[Records from a collection]
□ □ □

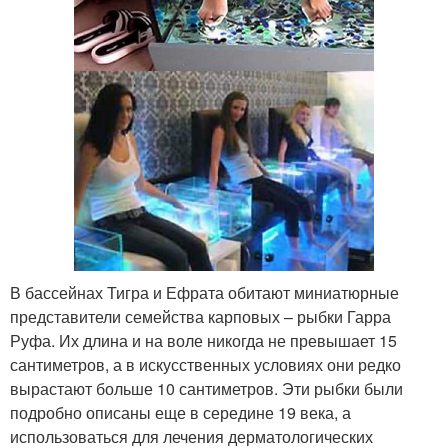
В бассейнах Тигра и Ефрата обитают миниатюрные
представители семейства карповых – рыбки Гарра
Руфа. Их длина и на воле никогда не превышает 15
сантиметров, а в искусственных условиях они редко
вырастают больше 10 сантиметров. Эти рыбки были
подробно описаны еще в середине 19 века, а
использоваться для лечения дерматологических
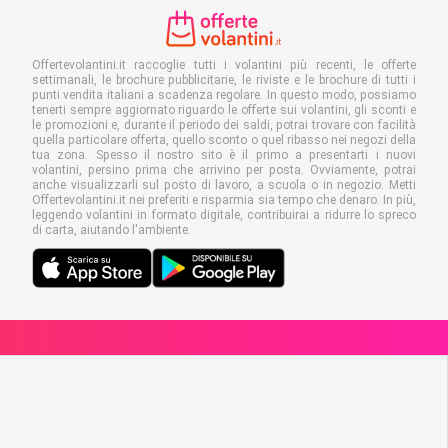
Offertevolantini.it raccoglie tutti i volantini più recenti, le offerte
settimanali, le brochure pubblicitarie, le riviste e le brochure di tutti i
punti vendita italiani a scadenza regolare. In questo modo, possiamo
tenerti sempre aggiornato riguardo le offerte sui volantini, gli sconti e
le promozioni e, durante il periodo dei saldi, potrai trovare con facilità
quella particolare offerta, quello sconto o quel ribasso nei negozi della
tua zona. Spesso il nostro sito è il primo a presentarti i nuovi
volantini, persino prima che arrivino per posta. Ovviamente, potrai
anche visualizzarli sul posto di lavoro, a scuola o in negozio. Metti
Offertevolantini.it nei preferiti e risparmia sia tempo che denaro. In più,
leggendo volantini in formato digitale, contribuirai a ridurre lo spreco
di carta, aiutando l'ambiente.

□ □ □

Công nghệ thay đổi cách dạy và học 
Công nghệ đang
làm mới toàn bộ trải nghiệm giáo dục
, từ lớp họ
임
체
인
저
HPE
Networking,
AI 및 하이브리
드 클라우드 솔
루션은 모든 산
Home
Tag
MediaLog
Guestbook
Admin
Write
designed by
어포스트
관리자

□ □ □

■ **Goal of the exercise**: Given the records above, reproduce precisely and only the lines between the line holding "В бассейнах Тигра" and the line holding "использоваться для лечения дерматологических", inclusive.

■ **Exercise answer**:
В бассейнах Тигра и Ефрата обитают миниатюрные
представители семейства карповых – рыбки Гарра
Руфа. Их длина и на воле никогда не превышает 15
сантиметров, а в искусственных условиях они редко
вырастают больше 10 сантиметров. Эти рыбки были
подробно описаны еще в середине 19 века, а
использоваться для лечения дерматологических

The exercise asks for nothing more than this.